## Your instructions
Any picture in the entries is to be skipped, while everything else is transcribed word for word.

## Input for this task
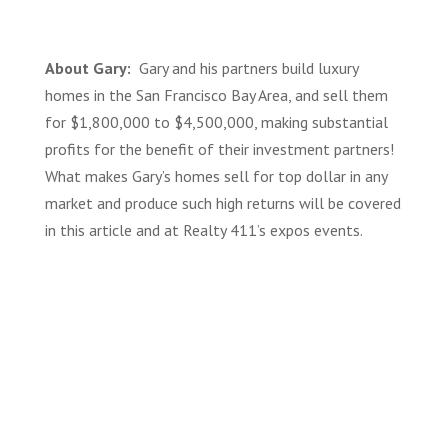
About Gary:
Gary and his partners build luxury
homes in the San Francisco Bay Area, and sell them
for $1,800,000 to $4,500,000, making
substantial
profits for the benefit of their investment partners!
What makes Gary’s homes sell for top dollar in any
market and produce such high returns will be covered
in this article and at Realty 411’s expos events.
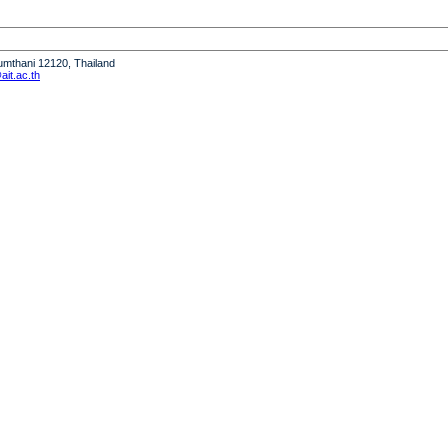
humthani 12120, Thailand
it.ac.th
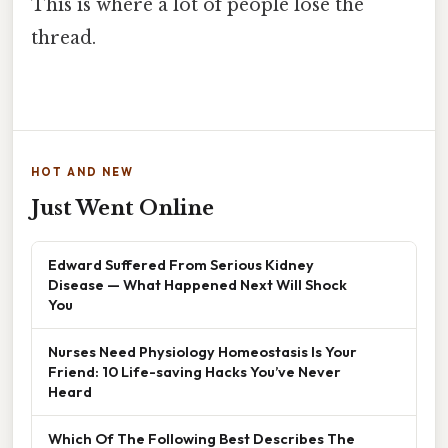
This is where a lot of people lose the
thread.
HOT AND NEW
Just Went Online
Edward Suffered From Serious Kidney
Disease — What Happened Next Will Shock
You
Nurses Need Physiology Homeostasis Is Your
Friend: 10 Life-saving Hacks You’ve Never
Heard
Which Of The Following Best Describes The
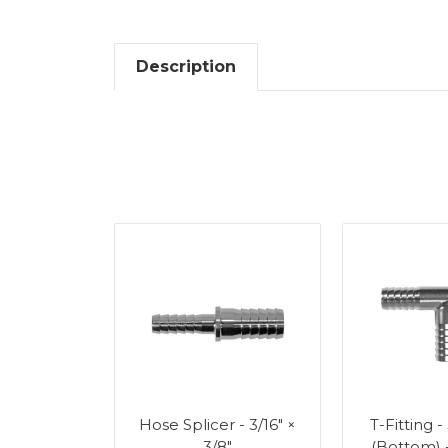
Description
Splicer -
Hose Splicer - 3/16" ×
T-Fitting -
"
3/8"
(Bottom) 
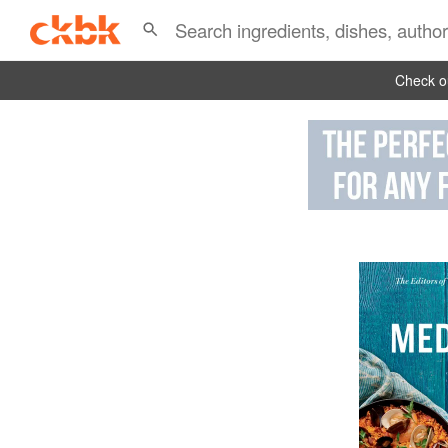
Check ou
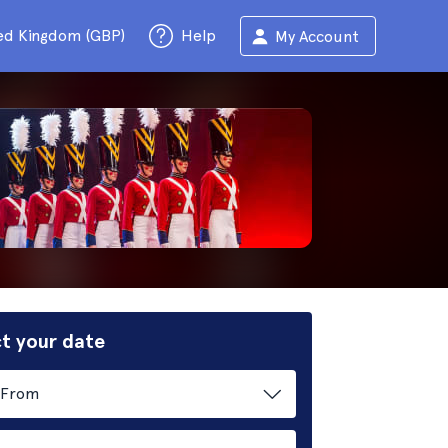
ed Kingdom (GBP)
Help
My Account
t your date
From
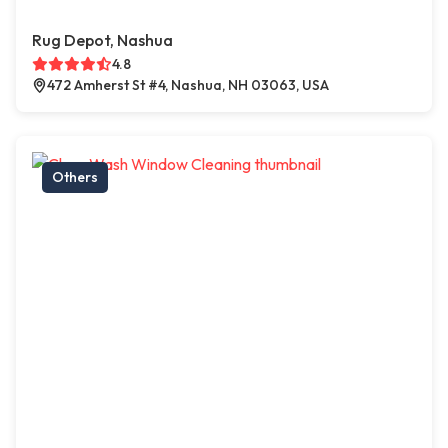
Rug Depot, Nashua
4.8
472 Amherst St #4, Nashua, NH 03063, USA
Others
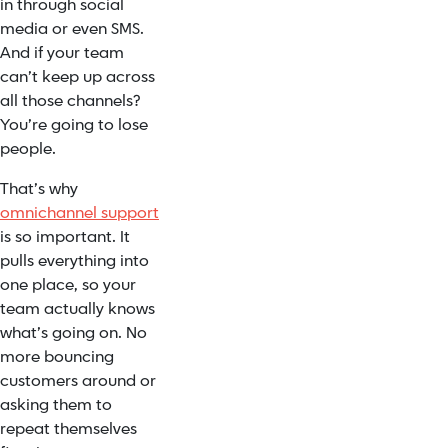
in through social
media or even SMS.
And if your team
can’t keep up across
all those channels?
You’re going to lose
people.
That’s why
omnichannel support
is so important. It
pulls everything into
one place, so your
team actually knows
what’s going on. No
more bouncing
customers around or
asking them to
repeat themselves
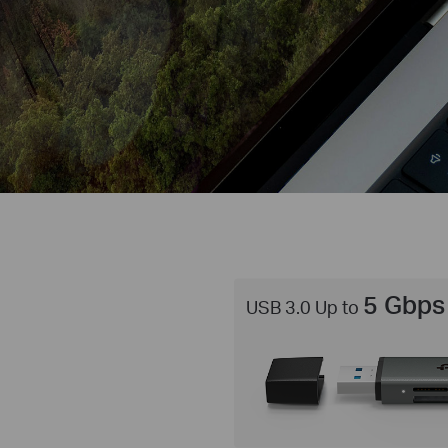
5 Gbps
USB 3.0 Up to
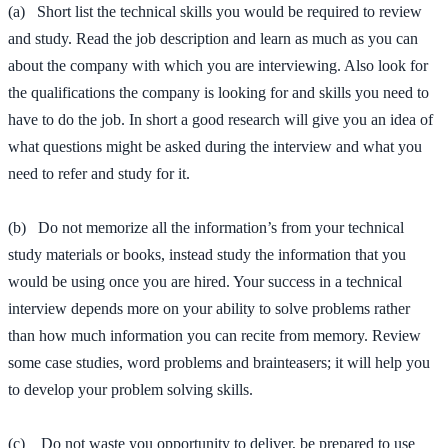
(a) Short list the technical skills you would be required to review
and study. Read the job description and learn as much as you can
about the company with which you are interviewing. Also look for
the qualifications the company is looking for and skills you need to
have to do the job. In short a good research will give you an idea of
what questions might be asked during the interview and what you
need to refer and study for it.
(b) Do not memorize all the information’s from your technical
study materials or books, instead study the information that you
would be using once you are hired. Your success in a technical
interview depends more on your ability to solve problems rather
than how much information you can recite from memory. Review
some case studies, word problems and brainteasers; it will help you
to develop your problem solving skills.
(c) Do not waste you opportunity to deliver, be prepared to use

## Solved problem
About Gary:
Gary and his partners build luxury
homes in the San Francisco Bay Area, and sell them
for $1,800,000 to $4,500,000, making
substantial
profits for the benefit of their investment partners!
What makes Gary’s homes sell for top dollar in any
market and produce such high returns will be covered
in this article and at Realty 411’s expos events.
humthani 12120, Thailand
it.ac.th
This is where a lot of people lose the
thread.
HOT AND NEW
Just Went Online
Edward Suffered From Serious Kidney
Disease — What Happened Next Will Shock
You
Nurses Need Physiology Homeostasis Is Your
Friend: 10 Life-saving Hacks You’ve Never
Heard
Which Of The Following Best Describes The
Description
Splicer -
Hose Splicer - 3/16" ×
T-Fitting -
"
3/8"
(Bottom) 
Check ou
ed Kingdom (GBP)
Help
My Account
t your date
From
Rug Depot, Nashua
4.8
472 Amherst St #4, Nashua, NH 03063, USA
Others
in through social
media or even SMS.
And if your team
can’t keep up across
all those channels?
You’re going to lose
people.
That’s why
omnichannel support
is so important. It
pulls everything into
one place, so your
team actually knows
what’s going on. No
more bouncing
customers around or
asking them to
repeat themselves
5 Gbps
USB 3.0 Up to
(a) Short list the technical skills you would be required to review
and study. Read the job description and learn as much as you can
about the company with which you are interviewing. Also look for
the qualifications the company is looking for and skills you need to
have to do the job. In short a good research will give you an idea of
what questions might be asked during the interview and what you
need to refer and study for it.
(b) Do not memorize all the information’s from your technical
study materials or books, instead study the information that you
would be using once you are hired. Your success in a technical
interview depends more on your ability to solve problems rather
than how much information you can recite from memory. Review
some case studies, word problems and brainteasers; it will help you
to develop your problem solving skills.
(c) Do not waste you opportunity to deliver, be prepared to use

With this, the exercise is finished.